500Dは、1960年に登場したそれらの後継モデル。エンジンは500スポーツの499.5ccを18馬力へとディチューンし、ルーフの形状は半分のみオープンのお馴染みのタイプのみとなった。基本的な外観は、500Nの1959年秋以降のモデルにほぼ準じていて、ヘッドライトの下側のエアインテークの位置にウインカーが配され、ティアドロップ型だったフロントフェンダーのウインカーは小さな丸形となり、テールランプ類も大型化されてリフレクターがついている。
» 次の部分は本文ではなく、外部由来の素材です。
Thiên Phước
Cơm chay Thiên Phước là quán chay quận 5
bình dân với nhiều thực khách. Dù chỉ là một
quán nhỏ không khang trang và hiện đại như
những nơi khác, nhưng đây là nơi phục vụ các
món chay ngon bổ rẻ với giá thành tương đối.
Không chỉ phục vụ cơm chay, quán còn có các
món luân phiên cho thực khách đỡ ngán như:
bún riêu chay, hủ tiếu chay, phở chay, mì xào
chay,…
快適性の改善も──ほんの少々だけど──おこなわれて、後席は荷物を積みたいときには背もたれを倒せるパッド入りとなるなど、ちょっとばかりフツーのクルマに近い仕様となった。以降、年とともに装備や機能は充実──といってもパッド入りサンバイザーや灰皿がついたり運転席を開けると室内灯が点いたりする程度だけど──していくことになり、現代の基準からすれば「もっっっのすごーく簡素」といったレベルから「ものすごく簡素」くらいに進化した。オプションでいろいろとアクセサリーが選べるようにはなったけど。